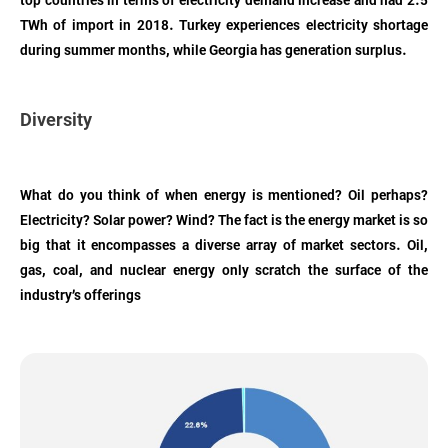
top countries in terms of electricity demand increase and had 2.5
TWh of import in 2018. Turkey experiences electricity shortage
during summer months, while Georgia has generation surplus.
Diversity
What do you think of when energy is mentioned? Oil perhaps?
Electricity? Solar power? Wind? The fact is the energy market is so
big that it encompasses a diverse array of market sectors. Oil,
gas, coal, and nuclear energy only scratch the surface of the
industry’s offerings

::::

- _Task directions_:
The whole listing above must be returned exactly as written, with no pictures carried over.

- _Exercise result_:
top countries in terms of electricity demand increase and had 2.5
TWh of import in 2018. Turkey experiences electricity shortage
during summer months, while Georgia has generation surplus.
Diversity
What do you think of when energy is mentioned? Oil perhaps?
Electricity? Solar power? Wind? The fact is the energy market is so
big that it encompasses a diverse array of market sectors. Oil,
gas, coal, and nuclear energy only scratch the surface of the
industry’s offerings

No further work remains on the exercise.